(TASK REQUIREMENTS): Using the data below, print exactly the line with "boîte à clés", the line with "autres maladies, outre le", and every line between them, but none of the pictures.

(THE RECORDS):
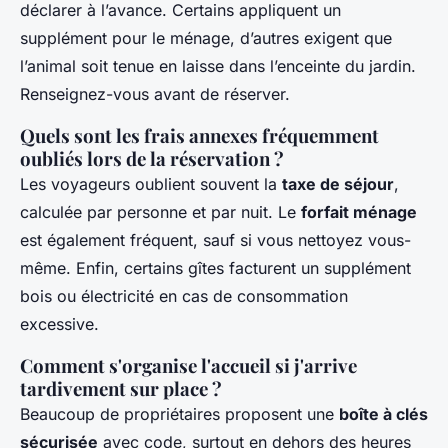
déclarer à l’avance. Certains appliquent un
supplément pour le ménage, d’autres exigent que
l’animal soit tenue en laisse dans l’enceinte du jardin.
Renseignez-vous avant de réserver.
Quels sont les frais annexes fréquemment
oubliés lors de la réservation ?
Les voyageurs oublient souvent la
taxe de séjour
,
calculée par personne et par nuit. Le
forfait ménage
est également fréquent, sauf si vous nettoyez vous-
même. Enfin, certains gîtes facturent un supplément
bois ou électricité en cas de consommation
excessive.
Comment s'organise l'accueil si j'arrive
tardivement sur place ?
Beaucoup de propriétaires proposent une
boîte à clés
sécurisée
avec code, surtout en dehors des heures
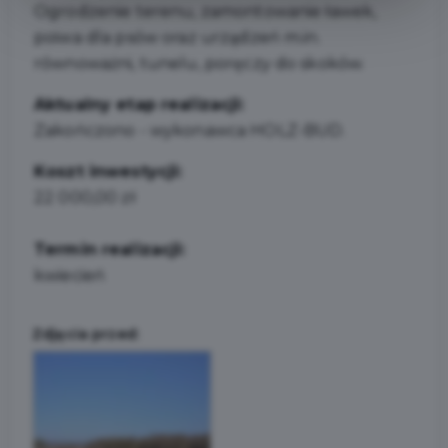
Ogrodzenie terenu, zamontowanie ławek,
poiwa dla psów oraz urządzeń m.in.
równoważni, tunelu, poręczy do skoków.
Aktualny etap realizacji:
Zakończono - wykonawca HOLZ-BUD.
Koszt inwestycji:
22 000,00 zł
Termin realizacji:
kwiecień
Zdjęcia przed:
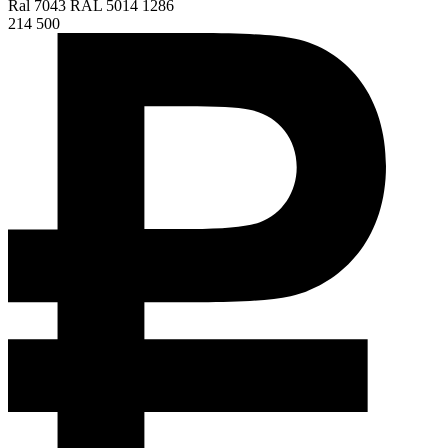
Ral 7043 RAL 5014 1286
214 500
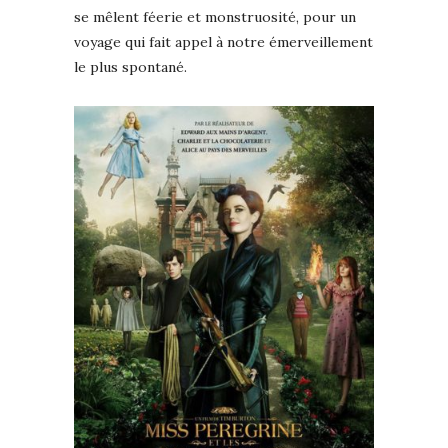
se mêlent féerie et monstruosité, pour un
voyage qui fait appel à notre émerveillement
le plus spontané.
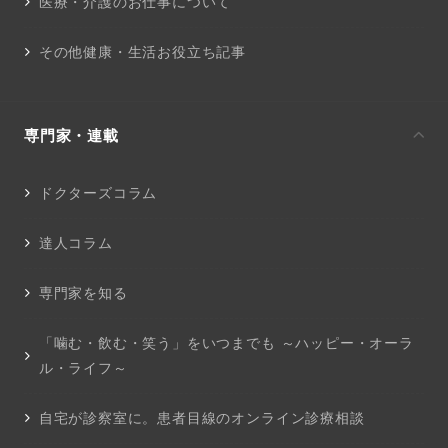
医療・介護のお仕事について
その他健康・生活お役立ち記事
専門家・連載
ドクターズコラム
達人コラム
専門家を知る
「噛む・飲む・笑う」をいつまでも ～ハッピー・オーラ
ル・ライフ～
自宅が診察室に。患者目線のオンライン診療相談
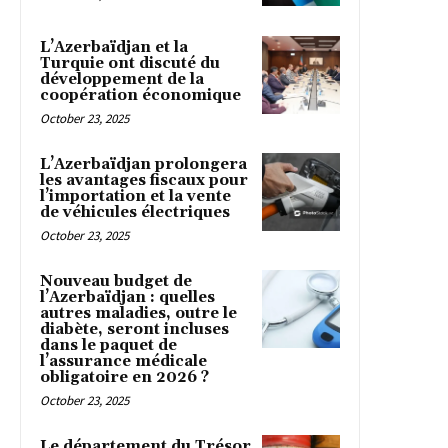
L’Azerbaïdjan et la
Turquie ont discuté du
développement de la
coopération économique
October 23, 2025
L’Azerbaïdjan prolongera
les avantages fiscaux pour
l’importation et la vente
de véhicules électriques
October 23, 2025
Nouveau budget de
l’Azerbaïdjan : quelles
autres maladies, outre le
diabète, seront incluses
dans le paquet de
l’assurance médicale
obligatoire en 2026 ?
October 23, 2025
Le département du Trésor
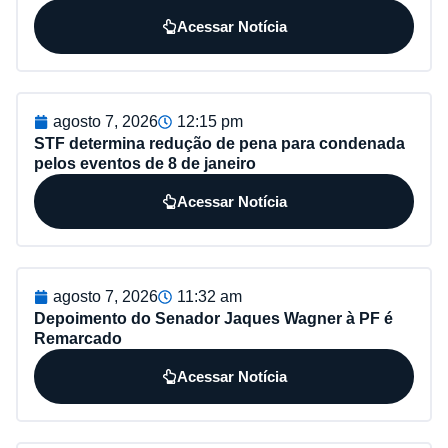
Acessar Notícia
agosto 7, 2026
12:15 pm
STF determina redução de pena para condenada
pelos eventos de 8 de janeiro
Acessar Notícia
agosto 7, 2026
11:32 am
Depoimento do Senador Jaques Wagner à PF é
Remarcado
Acessar Notícia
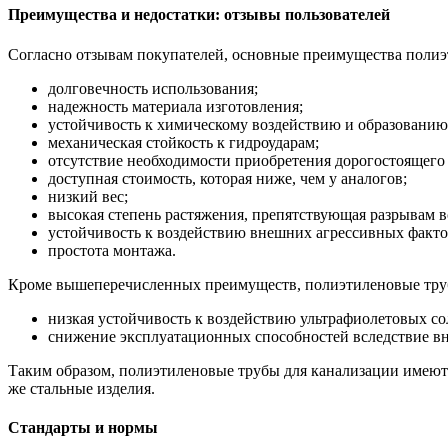
Преимущества и недостатки: отзывы пользователей
Согласно отзывам покупателей, основные преимущества полиэ
долговечность использования;
надежность материала изготовления;
устойчивость к химическому воздействию и образованию
механическая стойкость к гидроударам;
отсутствие необходимости приобретения дорогостоящего
доступная стоимость, которая ниже, чем у аналогов;
низкий вес;
высокая степень растяжения, препятствующая разрывам в
устойчивость к воздействию внешних агрессивных факто
простота монтажа.
Кроме вышеперечисленных преимуществ, полиэтиленовые труб
низкая устойчивость к воздействию ультрафиолетовых с
снижение эксплуатационных способностей вследствие в
Таким образом, полиэтиленовые трубы для канализации имеют 
же стальные изделия.
Стандарты и нормы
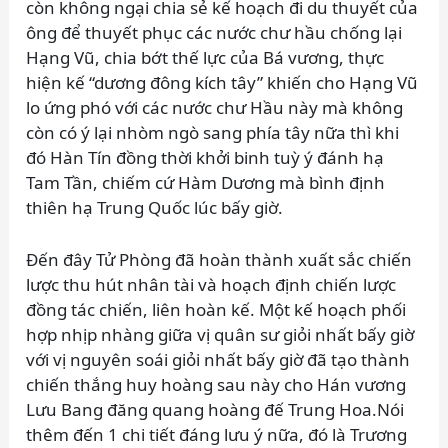
còn không ngại chia sẻ kế hoạch đi du thuyết của
ông để thuyết phục các nước chư hầu chống lại
Hạng Vũ, chia bớt thế lực của Bá vương, thực
hiện kế “dương đông kích tây” khiến cho Hạng Vũ
lo ứng phó với các nước chư Hầu này mà không
còn có ý lại nhòm ngò sang phía tây nữa thì khi
đó Hàn Tín đồng thời khởi binh tuỳ ý đánh hạ
Tam Tần, chiếm cứ Hàm Dương mà bình định
thiên hạ Trung Quốc lúc bấy giờ.
Đến đây Tử Phòng đã hoàn thành xuất sắc chiến
lược thu hút nhân tài và hoạch định chiến lược
đồng tác chiến, liên hoàn kế. Một kế hoạch phối
hợp nhịp nhàng giữa vị quân sư giỏi nhất bấy giờ
với vị nguyên soái giỏi nhất bấy giờ đã tạo thành
chiến thắng huy hoàng sau này cho Hán vương
Lưu Bang đăng quang hoàng đế Trung Hoa.Nói
thêm đến 1 chi tiết đáng lưu ý nữa, đó là Trương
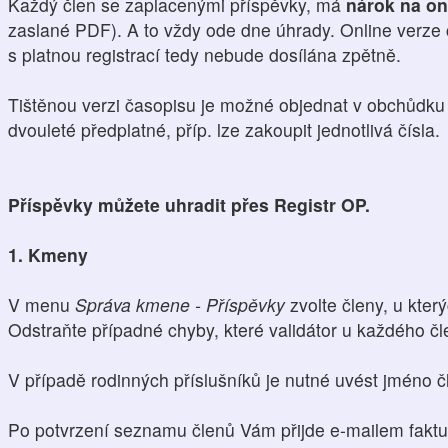
Každý člen se zaplacenými příspěvky, má
nárok na on
zaslané PDF). A to vždy ode dne úhrady. Online verze
s platnou registrací tedy nebude dosílána zpětně.
Tištěnou verzi časopisu je možné objednat v obchůdku L
dvouleté předplatné, příp. lze zakoupit jednotlivá čísla.
Příspěvky můžete uhradit přes Registr OP.
1. Kmeny
V menu
Správa kmene - Příspěvky
zvolte členy, u který
Odstraňte případné chyby, které validátor u každého čl
V případě rodinných příslušníků je nutné uvést jméno čl
Po potvrzení seznamu členů Vám přijde e-mailem faktu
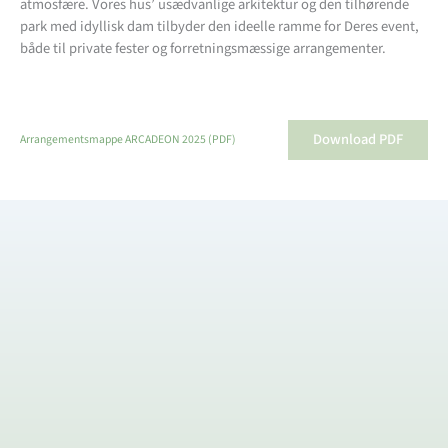
atmosfære. Vores hus’ usædvanlige arkitektur og den tilhørende
park med idyllisk dam tilbyder den ideelle ramme for Deres event,
både til private fester og forretningsmæssige arrangementer.
Download PDF
Arrangementsmappe ARCADEON 2025 (PDF)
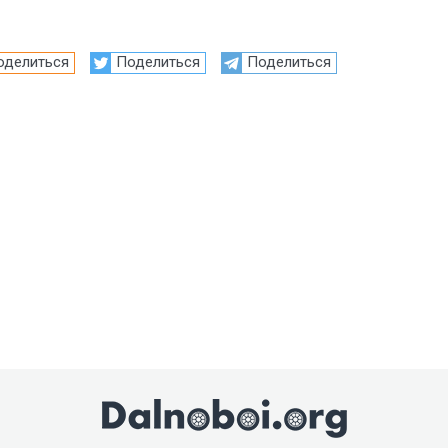
оделиться
Поделиться
Поделиться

(RESPONSE BOX):
boîte à clés
sécurisée
avec code, surtout en dehors des heures
Ogrodzenie terenu, zamontowanie ławek,
poiwa dla psów oraz urządzeń m.in.
równoważni, tunelu, poręczy do skoków.
Aktualny etap realizacji:
Zakończono - wykonawca HOLZ-BUD.
Koszt inwestycji:
22 000,00 zł
Termin realizacji:
kwiecień
Zdjęcia przed:
Ral 7043 RAL 5014 1286
214 500
se mêlent féerie et monstruosité, pour un
voyage qui fait appel à notre émerveillement
le plus spontané.
医療・介護のお仕事について
その他健康・生活お役立ち記事
専門家・連載
ドクターズコラム
達人コラム
専門家を知る
「噛む・飲む・笑う」をいつまでも ～ハッピー・オーラ
ル・ライフ～
自宅が診察室に。患者目線のオンライン診療相談
L’Azerbaïdjan et la
Turquie ont discuté du
développement de la
coopération économique
October 23, 2025
L’Azerbaïdjan prolongera
les avantages fiscaux pour
l’importation et la vente
de véhicules électriques
October 23, 2025
Nouveau budget de
l’Azerbaïdjan : quelles
autres maladies, outre le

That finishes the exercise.